Living History
- Cover
- Author: Hillary Rodham Clinton
- Language: English
- Publisher: Simon & Schuster
- Publication date: June 9, 2003
- Publication place: United States
- Media type: Print (hardcover and paperback)
- Pages: 562
- ISBN: 0743222245
- OCLC: 52343577
- Dewey Decimal: 973.929/092 B 22
- LC Class: E887.C55 A3 2003b

= Living History (book) =

2003 memoir by Hillary Clinton

Living History is a 2003 memoir by Hillary Clinton. It was written when she was a sitting U.S. senator from New York.

==Background and writing==
In December 2000, Simon & Schuster agreed to pay Clinton a reported $8 million advance for what became Living History—a near-record figure to an author for an advance at that time. Critics charged that the book deal, coming soon after her election to the U.S. Senate, but before being sworn into office, was not in adherence to the ethical standards required for members of the U.S. Senate. However, in February 2001, the Senate Ethics Committee gave Clinton approval for the deal.

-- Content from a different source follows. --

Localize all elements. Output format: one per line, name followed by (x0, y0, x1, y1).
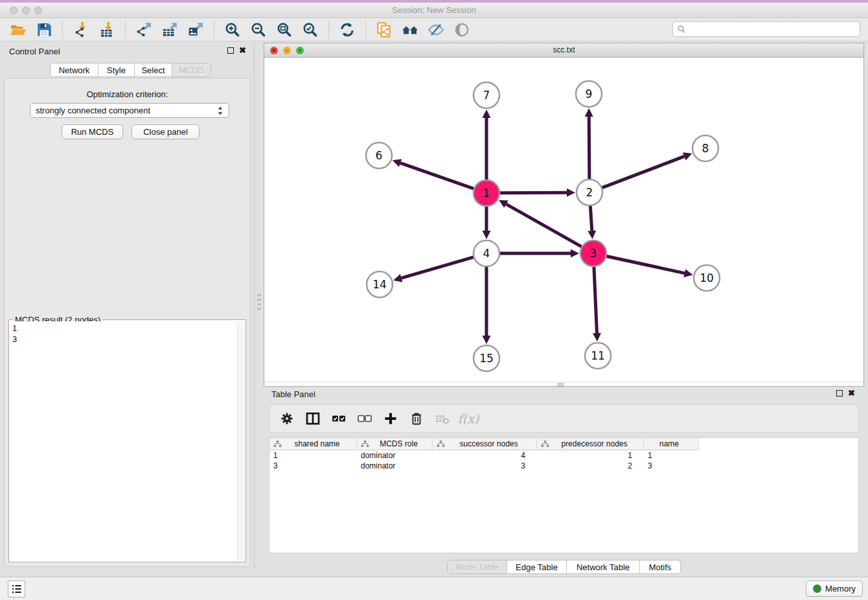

Clinton reportedly used three ghostwriters for Living History: veteran ghostwriter Maryanne Vollers, speechwriter Alison Muscatine, and researcher Ruby Shamir. Muscatine later related how the three would meet at Clinton's house early in the morning before she left for the Capitol building, do a day's worth of writing, and then meet again after midnight at Clinton's for the senator to edit the work until three o'clock in the morning. Clinton's acknowledgment section stated: "This book may not have taken a village to write, but it certainly took a superb team ... The smartest decision I made was to ask Lissa Muscatine, Maryanne Vollers, and Ruby Shamir to spend two years of their lives working with me. Lissa [was] responsible for many of the words in my speeches as First Lady and in this book ... Maryanne [has] the rare gift of understanding how to help another's voice emerge ... Ruby [had the job of] amassing, reviewing and synthesizing millions of words written about me."
However, the three women did not receive co-writing credit on the book's cover. This is not unusual for political autobiographies, but in the same period ghostwriters for some other political figures were given co-writing credit, as for instance fellow Senator John Edwards gave to writer John Auchard on his book Four Trials and fellow Senator John McCain gave to administrative assistant Mark Salter on his books Faith of My Fathers, Worth the Fighting For, Why Courage Matters, and Character Is Destiny.

==Critical and commercial reception==
Reviews of Living History were mixed, with a typical evaluation commending the chapters describing her early life, decrying the overly lengthy later treatments of relatively mundane events as First Lady, and criticizing the lack of candor in the sections covering controversial episodes, including those surrounding her husband and the Lewinsky scandal. Observers later noted the difference in how Clinton portrayed her upbringing with Carl Bernstein's profile of Clinton's father Hugh Rodham in his 2007 book A Woman in Charge. Bernstein also wrote in A Woman in Charge, "It is an understatement by now that [Clinton] has been known to apprehend truths about herself and the events of her life that others do not exactly share. Living History is an example of that."

The book sold more than one million copies in the first month following publication; its sales during its first week of availability set a record for a non-fiction book. The success of the book surprised many in the publishing industry, who thought Simon & Schuster had overpaid for the work. It also surprised pundits who had doubted her selling power, including CNN's Tucker Carlson, who had said, "If they sell a million copies of this book, I'll eat my shoes and my tie. I will." (Once past the million mark, Clinton appeared on Carlson's show to present him with a shoe-shaped chocolate cake.) Clinton's energetic promotion of the book, which included signing an estimated 20,000 copies (causing her to require ice and wrist support treatments), was credited for part of the success. By 2007, she had earned over $10 million from the book.

==Audio records==
Clinton's audio recording of Living History earned her a Grammy nomination in the Best Spoken Word Album category in 2003.

==Paperback edition==
A paperback edition was released in April 2004 with an afterword in which Clinton described her experiences in doing book signing events.